Given records:
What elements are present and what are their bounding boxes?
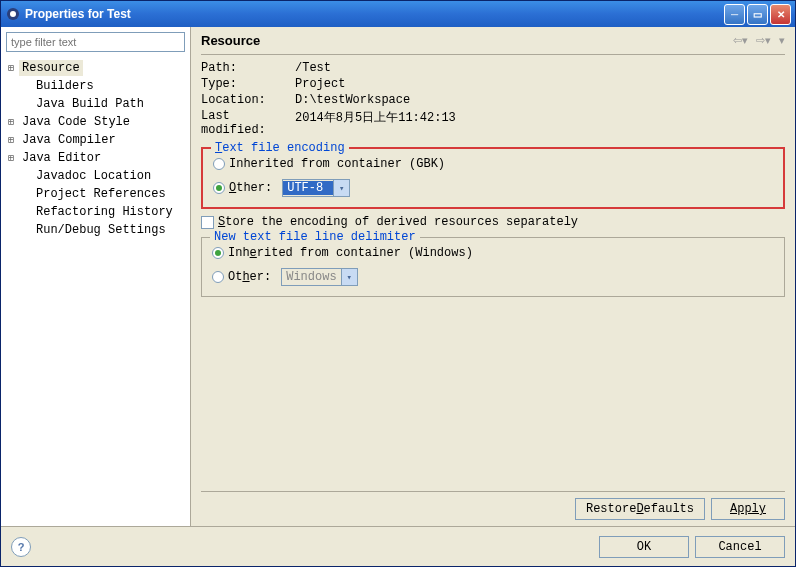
ok-button[interactable]: OK (599, 536, 689, 558)
tree-item[interactable]: ⊞Resource (5, 59, 186, 77)
back-icon[interactable]: ⇦▾ (733, 34, 748, 47)
menu-icon[interactable]: ▾ (779, 34, 785, 47)
encoding-value: UTF-8 (283, 181, 333, 195)
tree-item-label: Refactoring History (33, 204, 176, 220)
filter-input[interactable] (6, 32, 185, 52)
radio-icon[interactable] (213, 158, 225, 170)
tree-item-label: Java Build Path (33, 96, 147, 112)
encoding-group: Text file encoding Inherited from contai… (201, 147, 785, 209)
chevron-down-icon[interactable]: ▾ (333, 180, 349, 196)
restore-defaults-button[interactable]: Restore Defaults (575, 498, 705, 520)
tree-item[interactable]: ⊞Java Code Style (5, 113, 186, 131)
tree-item[interactable]: Builders (5, 77, 186, 95)
tree-item[interactable]: ⊞Java Compiler (5, 131, 186, 149)
properties: Path:/Test Type:Project Location:D:\test… (201, 61, 785, 139)
forward-icon[interactable]: ⇨▾ (756, 34, 771, 47)
radio-icon[interactable] (212, 247, 224, 259)
delimiter-other-label: Other: (228, 270, 271, 284)
help-icon[interactable]: ? (11, 537, 31, 557)
delimiter-legend: New text file line delimiter (210, 230, 420, 244)
tree-item[interactable]: Project References (5, 185, 186, 203)
cancel-button[interactable]: Cancel (695, 536, 785, 558)
tree-item-label: Project References (33, 186, 169, 202)
titlebar: Properties for Test ─ ▭ ✕ (1, 1, 795, 27)
delimiter-other-row[interactable]: Other: Windows ▾ (212, 268, 774, 286)
type-label: Type: (201, 77, 295, 91)
page-header: Resource ⇦▾ ⇨▾ ▾ (201, 33, 785, 55)
path-label: Path: (201, 61, 295, 75)
derived-label: Store the encoding of derived resources … (218, 215, 578, 229)
location-value: D:\testWorkspace (295, 93, 410, 107)
checkbox-icon[interactable] (201, 216, 214, 229)
expand-icon[interactable]: ⊞ (5, 116, 17, 128)
modified-label: Last modified: (201, 109, 295, 137)
button-row-top: Restore Defaults Apply (201, 491, 785, 526)
tree-item-label: Java Code Style (19, 114, 133, 130)
chevron-down-icon: ▾ (341, 269, 357, 285)
delimiter-combo: Windows ▾ (281, 268, 357, 286)
app-icon (5, 6, 21, 22)
left-pane: ⊞ResourceBuildersJava Build Path⊞Java Co… (1, 27, 191, 526)
tree-item-label: Resource (19, 60, 83, 76)
encoding-legend: Text file encoding (211, 141, 349, 155)
window-buttons: ─ ▭ ✕ (724, 4, 791, 25)
delimiter-value: Windows (282, 270, 340, 284)
encoding-other-row[interactable]: Other: UTF-8 ▾ (213, 179, 773, 197)
window: Properties for Test ─ ▭ ✕ ⊞ResourceBuild… (0, 0, 796, 567)
page-title: Resource (201, 33, 733, 48)
svg-point-1 (10, 11, 16, 17)
radio-icon[interactable] (212, 271, 224, 283)
apply-button[interactable]: Apply (711, 498, 785, 520)
maximize-button[interactable]: ▭ (747, 4, 768, 25)
tree-item-label: Java Editor (19, 150, 104, 166)
nav-tree: ⊞ResourceBuildersJava Build Path⊞Java Co… (1, 57, 190, 241)
derived-row[interactable]: Store the encoding of derived resources … (201, 215, 785, 229)
radio-icon[interactable] (213, 182, 225, 194)
footer: ? OK Cancel (1, 526, 795, 566)
tree-item-label: Javadoc Location (33, 168, 154, 184)
modified-value: 2014年8月5日上午11:42:13 (295, 109, 456, 137)
content: ⊞ResourceBuildersJava Build Path⊞Java Co… (1, 27, 795, 526)
encoding-inherited-label: Inherited from container (GBK) (229, 157, 445, 171)
delimiter-inherited-row[interactable]: Inherited from container (Windows) (212, 246, 774, 260)
tree-item[interactable]: Refactoring History (5, 203, 186, 221)
minimize-button[interactable]: ─ (724, 4, 745, 25)
tree-item[interactable]: Java Build Path (5, 95, 186, 113)
tree-item[interactable]: Run/Debug Settings (5, 221, 186, 239)
encoding-inherited-row[interactable]: Inherited from container (GBK) (213, 157, 773, 171)
location-label: Location: (201, 93, 295, 107)
expand-icon[interactable]: ⊞ (5, 62, 17, 74)
expand-icon[interactable]: ⊞ (5, 134, 17, 146)
delimiter-group: New text file line delimiter Inherited f… (201, 237, 785, 297)
header-nav: ⇦▾ ⇨▾ ▾ (733, 34, 785, 47)
tree-item-label: Run/Debug Settings (33, 222, 169, 238)
tree-item[interactable]: Javadoc Location (5, 167, 186, 185)
delimiter-inherited-label: Inherited from container (Windows) (228, 246, 473, 260)
close-button[interactable]: ✕ (770, 4, 791, 25)
tree-item-label: Builders (33, 78, 97, 94)
encoding-combo[interactable]: UTF-8 ▾ (282, 179, 350, 197)
expand-icon[interactable]: ⊞ (5, 152, 17, 164)
tree-item[interactable]: ⊞Java Editor (5, 149, 186, 167)
encoding-other-label: Other: (229, 181, 272, 195)
tree-item-label: Java Compiler (19, 132, 119, 148)
type-value: Project (295, 77, 345, 91)
titlebar-text: Properties for Test (25, 7, 724, 21)
path-value: /Test (295, 61, 331, 75)
right-pane: Resource ⇦▾ ⇨▾ ▾ Path:/Test Type:Project… (191, 27, 795, 526)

What to do: Return the listing verbatim; pictures are not part of the copy.

Output:
What elements are present and what are their bounding boxes?
ok-button[interactable]: OK (599, 536, 689, 558)
tree-item[interactable]: ⊞Resource (5, 59, 186, 77)
back-icon[interactable]: ⇦▾ (733, 34, 748, 47)
menu-icon[interactable]: ▾ (779, 34, 785, 47)
encoding-value: UTF-8 (283, 181, 333, 195)
tree-item-label: Refactoring History (33, 204, 176, 220)
filter-input[interactable] (6, 32, 185, 52)
radio-icon[interactable] (213, 158, 225, 170)
tree-item-label: Java Build Path (33, 96, 147, 112)
encoding-group: Text file encoding Inherited from contai… (201, 147, 785, 209)
chevron-down-icon[interactable]: ▾ (333, 180, 349, 196)
restore-defaults-button[interactable]: Restore Defaults (575, 498, 705, 520)
tree-item[interactable]: ⊞Java Code Style (5, 113, 186, 131)
tree-item[interactable]: Builders (5, 77, 186, 95)
tree-item[interactable]: ⊞Java Compiler (5, 131, 186, 149)
properties: Path:/Test Type:Project Location:D:\test… (201, 61, 785, 139)
forward-icon[interactable]: ⇨▾ (756, 34, 771, 47)
radio-icon[interactable] (212, 247, 224, 259)
delimiter-other-label: Other: (228, 270, 271, 284)
help-icon[interactable]: ? (11, 537, 31, 557)
delimiter-legend: New text file line delimiter (210, 230, 420, 244)
tree-item[interactable]: Project References (5, 185, 186, 203)
cancel-button[interactable]: Cancel (695, 536, 785, 558)
tree-item-label: Project References (33, 186, 169, 202)
titlebar: Properties for Test ─ ▭ ✕ (1, 1, 795, 27)
delimiter-other-row[interactable]: Other: Windows ▾ (212, 268, 774, 286)
type-label: Type: (201, 77, 295, 91)
page-header: Resource ⇦▾ ⇨▾ ▾ (201, 33, 785, 55)
path-label: Path: (201, 61, 295, 75)
derived-label: Store the encoding of derived resources … (218, 215, 578, 229)
location-value: D:\testWorkspace (295, 93, 410, 107)
checkbox-icon[interactable] (201, 216, 214, 229)
expand-icon[interactable]: ⊞ (5, 116, 17, 128)
modified-label: Last modified: (201, 109, 295, 137)
button-row-top: Restore Defaults Apply (201, 491, 785, 526)
tree-item-label: Java Code Style (19, 114, 133, 130)
chevron-down-icon: ▾ (341, 269, 357, 285)
delimiter-combo: Windows ▾ (281, 268, 357, 286)
app-icon (5, 6, 21, 22)
left-pane: ⊞ResourceBuildersJava Build Path⊞Java Co… (1, 27, 191, 526)
tree-item-label: Resource (19, 60, 83, 76)
encoding-legend: Text file encoding (211, 141, 349, 155)
window-buttons: ─ ▭ ✕ (724, 4, 791, 25)
delimiter-value: Windows (282, 270, 340, 284)
encoding-other-row[interactable]: Other: UTF-8 ▾ (213, 179, 773, 197)
window: Properties for Test ─ ▭ ✕ ⊞ResourceBuild… (0, 0, 796, 567)
page-title: Resource (201, 33, 733, 48)
svg-point-1 (10, 11, 16, 17)
radio-icon[interactable] (212, 271, 224, 283)
apply-button[interactable]: Apply (711, 498, 785, 520)
maximize-button[interactable]: ▭ (747, 4, 768, 25)
tree-item-label: Java Editor (19, 150, 104, 166)
nav-tree: ⊞ResourceBuildersJava Build Path⊞Java Co… (1, 57, 190, 241)
derived-row[interactable]: Store the encoding of derived resources … (201, 215, 785, 229)
radio-icon[interactable] (213, 182, 225, 194)
footer: ? OK Cancel (1, 526, 795, 566)
tree-item-label: Javadoc Location (33, 168, 154, 184)
modified-value: 2014年8月5日上午11:42:13 (295, 109, 456, 137)
content: ⊞ResourceBuildersJava Build Path⊞Java Co… (1, 27, 795, 526)
encoding-inherited-label: Inherited from container (GBK) (229, 157, 445, 171)
delimiter-inherited-row[interactable]: Inherited from container (Windows) (212, 246, 774, 260)
tree-item[interactable]: Refactoring History (5, 203, 186, 221)
minimize-button[interactable]: ─ (724, 4, 745, 25)
tree-item[interactable]: Java Build Path (5, 95, 186, 113)
tree-item[interactable]: Run/Debug Settings (5, 221, 186, 239)
encoding-inherited-row[interactable]: Inherited from container (GBK) (213, 157, 773, 171)
location-label: Location: (201, 93, 295, 107)
expand-icon[interactable]: ⊞ (5, 62, 17, 74)
expand-icon[interactable]: ⊞ (5, 134, 17, 146)
delimiter-group: New text file line delimiter Inherited f… (201, 237, 785, 297)
header-nav: ⇦▾ ⇨▾ ▾ (733, 34, 785, 47)
tree-item-label: Run/Debug Settings (33, 222, 169, 238)
tree-item[interactable]: Javadoc Location (5, 167, 186, 185)
delimiter-inherited-label: Inherited from container (Windows) (228, 246, 473, 260)
close-button[interactable]: ✕ (770, 4, 791, 25)
tree-item-label: Builders (33, 78, 97, 94)
encoding-combo[interactable]: UTF-8 ▾ (282, 179, 350, 197)
expand-icon[interactable]: ⊞ (5, 152, 17, 164)
tree-item[interactable]: ⊞Java Editor (5, 149, 186, 167)
encoding-other-label: Other: (229, 181, 272, 195)
tree-item-label: Java Compiler (19, 132, 119, 148)
type-value: Project (295, 77, 345, 91)
titlebar-text: Properties for Test (25, 7, 724, 21)
path-value: /Test (295, 61, 331, 75)
right-pane: Resource ⇦▾ ⇨▾ ▾ Path:/Test Type:Project… (191, 27, 795, 526)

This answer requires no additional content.